Section 2.4: Infographic (300 words)
In this section, present your infographic. Your infographic should consist of 3-5 graphs and 3-5 numbers. Don’t forget to provide statistical information (such as 95%CIs) in support of the claims.
To accompany the infographic, please provide its description: what is the main topic of the infographic and why did you choose it? Also, provide a short description of each element of the infographic and its purpose. Each element should represent a specific statistical claim and you should provide statistics that support that claim. For example, you are making a claim about two means, then you should provide 95%CI information and/or a result of a t-test.
Remember, infographics are about telling stories visually, so make sure to clearly state which QUESTIONS your infographic is trying to answer. Moreover, the textual component should be minimal. The text should only provide the basic context for the statistics and graphs.

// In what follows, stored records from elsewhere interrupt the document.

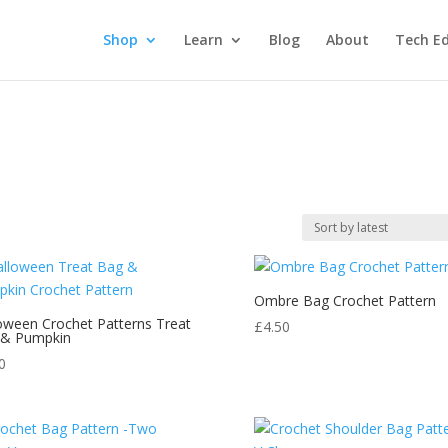
Shop
Learn
Blog
About
Tech Ed
Ombre Bag Crochet Pattern
oween Crochet Patterns Treat
£
4.50
 & Pumpkin
0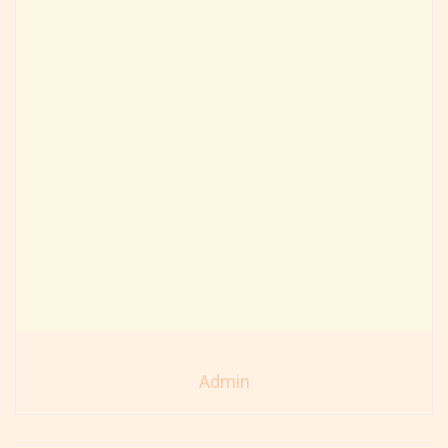
Admin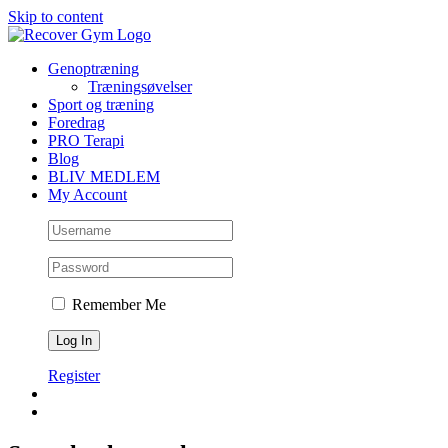
Skip to content
Genoptræning
Træningsøvelser
Sport og træning
Foredrag
PRO Terapi
Blog
BLIV MEDLEM
My Account
Remember Me
Register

The Excel file should show how you estimated each statistic. It should also show how you calculated confidence intervals for means and/or proportions mentioned in this section.

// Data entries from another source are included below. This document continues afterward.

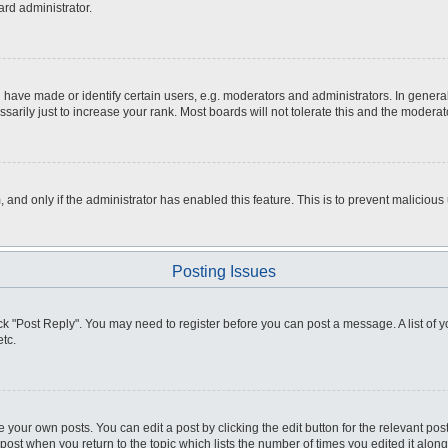
ard administrator.
ve made or identify certain users, e.g. moderators and administrators. In general
rily just to increase your rank. Most boards will not tolerate this and the moderato
m, and only if the administrator has enabled this feature. This is to prevent malici
Posting Issues
click "Post Reply". You may need to register before you can post a message. A list of
tc.
 your own posts. You can edit a post by clicking the edit button for the relevant po
e post when you return to the topic which lists the number of times you edited it alo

Below is guidance on the elements of the infographic:
MESSAGE - There should be a central question explicitly addressed in the infographic.
GRAPHS & STATISTICS - Appropriate statistics and graphs should be selected for the data. The graphs and statistics should help convey the main message.
LAYOUT - Infographic should be structured and spaced well, with a clear conceptual basis for the organizational scheme. Where appropriate, spatial relationships should be used to convey meaning and show signs of creativity.
AESTHETICS - Colours should be used to convey meaning and be aesthetically appealing. The infographic as a whole should be aesthetically pleasing. The main purpose of the infographic is to convey a message, and tell a story. This means that this is an artistic medium, so if this is something you enjoy, put your skills to good use here.
CLARITY - Text and visuals should work together so that each is enhanced by the other.
SOURCES - Sources of data and ideas drawn from outside the course are clearly provided, as are the ways they were used.